On 2021-02-11 6:35 p.m., Fred Cisin via cctalk wrote:
> The most likely ISA ESDI would be the WD1007 controller.
> There were a few variant submodels of that, such as with/without floppy
> support, w/wo BIOS ROM.
>
>
http://www.minuszerodegrees.net/manuals/Western%20Digital/WD1007A-WAH%20and…
>
> Mine had the ROM.? On one machine, I had a 200M 3.5" drive.? My first
> drive of that size of both capacity and physical size.
> I think that I know where it is.
On Thu, 11 Feb 2021, Paul Berger via cctalk wrote:
No that is not it the one I used was a full length
controller, but unlike the
RT controller that was pictured it did not have an IBM square aluminum can
chip on it, but it was probably at least 30 years ago so I don't recall any
more.? By the time I left the Toronto Lab where I had almost all my exposure
to RTs I was already using SCSI disks in my PC.

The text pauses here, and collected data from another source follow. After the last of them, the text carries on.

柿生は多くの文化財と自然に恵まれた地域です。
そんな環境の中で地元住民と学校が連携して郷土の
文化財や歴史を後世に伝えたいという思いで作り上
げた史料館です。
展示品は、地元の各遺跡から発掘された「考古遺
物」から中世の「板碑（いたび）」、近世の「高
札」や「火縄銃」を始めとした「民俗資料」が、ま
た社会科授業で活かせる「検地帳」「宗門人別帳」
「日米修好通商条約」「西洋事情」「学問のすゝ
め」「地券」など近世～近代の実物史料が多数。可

There certainly were many others.
The WD1007 that I was using (also about 30 years ago, and certainly well
over 20 years since I turned any of that group of machines on) was a full
length ISA board.
Some later WD1007 [sub]models were physically a lot smaller.
I think that Western Digital assigned some variant of "WD1007" with
various suffixes as the name for all of the ISA ESDI controllers that
they made.
A controller sold by IBM would be rebadged with IBM's own model number,
and maybe even their own ROM, etc.
For example, IBM's HD controller for XT/5160 was a rebadged Xebec;
I think that IBM's HD controller for AT/5170 was a rebadged WD1002.